Supportive therapy, including oxygen administration, monitoring, and establishment of intravenous access (eg, 2 large-bore catheters in peripheral lines, central venous access), should be initiated. Intravascular volume and oxygen-carrying capacity should be optimized. In addition to crystalloids, some colloid solutions, hypertonic solutions, and oxygen-carrying solutions (eg, hemoglobin-based and perfluorocarbon emulsions) are used or being investigated for use in hemorrhagic shock.

Blood products are often required in severe hemorrhagic shock. Replacement of lost components using red blood cells (RBCs), fresh frozen plasma (FFP), and platelets may be essential. The ideal ratio of RBCs to FFP remains undetermined. Recent combat experience has suggested that aggressive use of FFP may reduce coagulopathies and improve outcomes. [15, 9]

Determination of the site and etiology of hemorrhage is critical to guide further interventions and definitive care.

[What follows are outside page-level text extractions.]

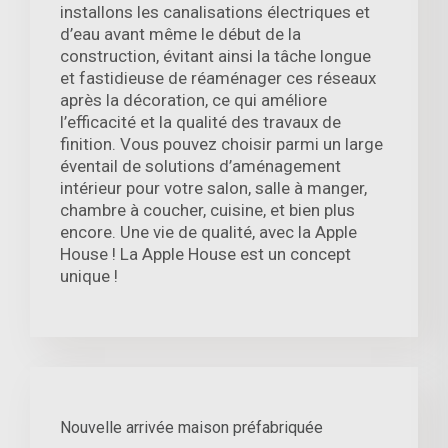
installons les canalisations électriques et
d’eau avant même le début de la
construction, évitant ainsi la tâche longue
et fastidieuse de réaménager ces réseaux
après la décoration, ce qui améliore
l’efficacité et la qualité des travaux de
finition. Vous pouvez choisir parmi un large
éventail de solutions d’aménagement
intérieur pour votre salon, salle à manger,
chambre à coucher, cuisine, et bien plus
encore. Une vie de qualité, avec la Apple
House ! La Apple House est un concept
unique !
Nouvelle arrivée maison préfabriquée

Control of hemorrhage may be achieved in the ED, or control may require consultations and special interventions.

In an Australian study of the long-term outcomes of major-trauma patients who received massive transfusions, massive transfusion was independently associated with unfavorable outcomes. In massively transfused patients, the authors found no significant change in measured outcomes over the study period, with a persistent 23% mortality in hospital, a 52% unfavorable GOSE (Glasgow Outcome Score - extended) at 6 months, and a 44% unfavorable GOSE at 12 months. [8]



Consult a general or specialized surgeon, gastroenterologist, obstetrician-gynecologist, interventional radiologist, and others as required.